THE TASK:
Whenever a line contains the string "over", copy it out of the entries.

-.-.-

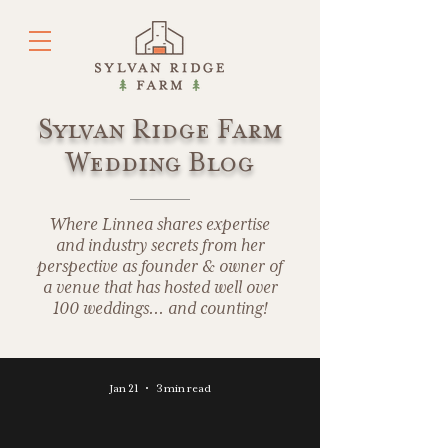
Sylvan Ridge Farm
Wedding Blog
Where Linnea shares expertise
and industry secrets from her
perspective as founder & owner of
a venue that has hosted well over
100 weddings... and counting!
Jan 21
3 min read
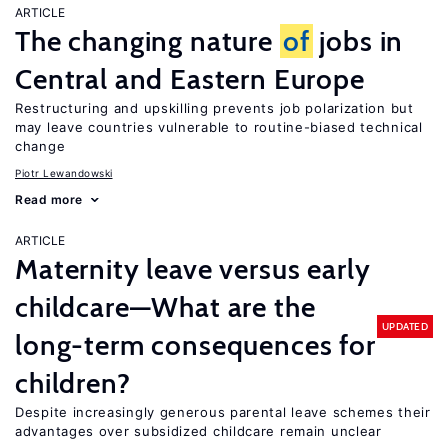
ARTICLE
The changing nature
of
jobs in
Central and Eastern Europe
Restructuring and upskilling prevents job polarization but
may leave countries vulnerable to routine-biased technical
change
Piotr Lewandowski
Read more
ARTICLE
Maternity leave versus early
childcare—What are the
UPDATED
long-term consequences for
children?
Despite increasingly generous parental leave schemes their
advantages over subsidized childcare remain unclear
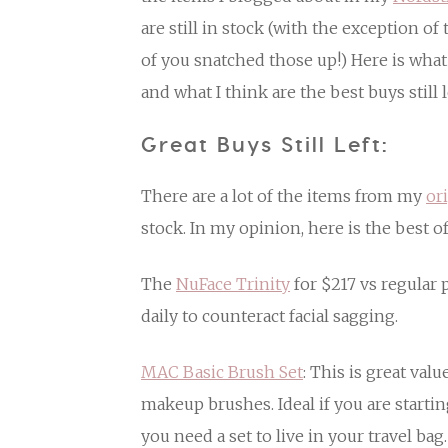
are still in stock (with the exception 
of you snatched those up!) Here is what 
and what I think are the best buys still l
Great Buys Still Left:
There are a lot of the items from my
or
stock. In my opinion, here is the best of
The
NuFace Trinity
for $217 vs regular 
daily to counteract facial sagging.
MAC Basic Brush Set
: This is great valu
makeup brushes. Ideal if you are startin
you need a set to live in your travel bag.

-.-.-

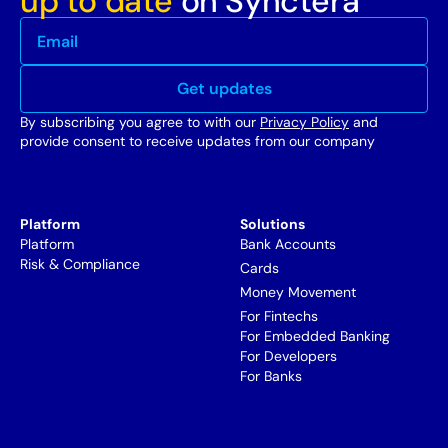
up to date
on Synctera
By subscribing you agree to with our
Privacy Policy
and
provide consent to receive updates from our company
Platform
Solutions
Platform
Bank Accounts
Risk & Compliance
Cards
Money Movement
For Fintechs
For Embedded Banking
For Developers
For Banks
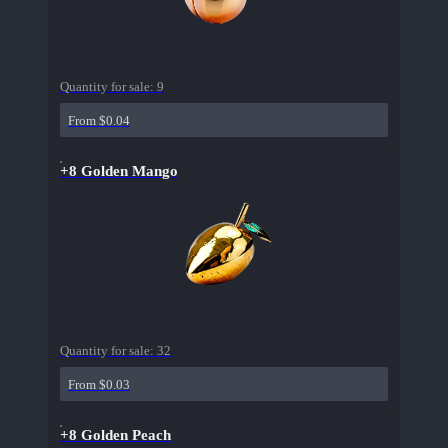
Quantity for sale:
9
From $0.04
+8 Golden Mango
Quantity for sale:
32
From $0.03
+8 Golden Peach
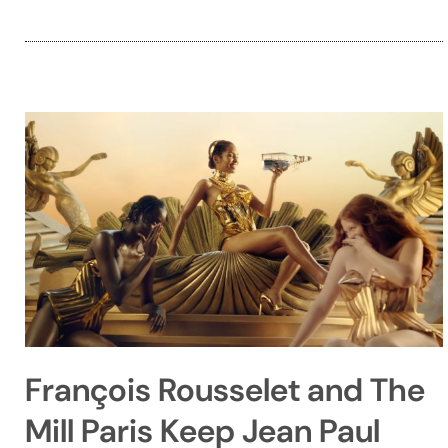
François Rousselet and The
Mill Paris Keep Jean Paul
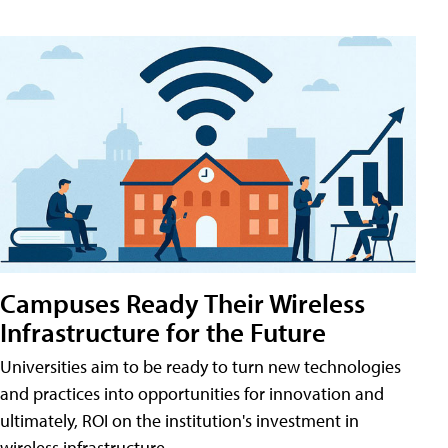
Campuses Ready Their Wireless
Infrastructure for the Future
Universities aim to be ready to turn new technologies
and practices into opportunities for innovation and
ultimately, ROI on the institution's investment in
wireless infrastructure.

-.-.-

RESPONSE TO THIS EXERCISE:
a venue that has hosted well over
advantages over subsidized childcare remain unclear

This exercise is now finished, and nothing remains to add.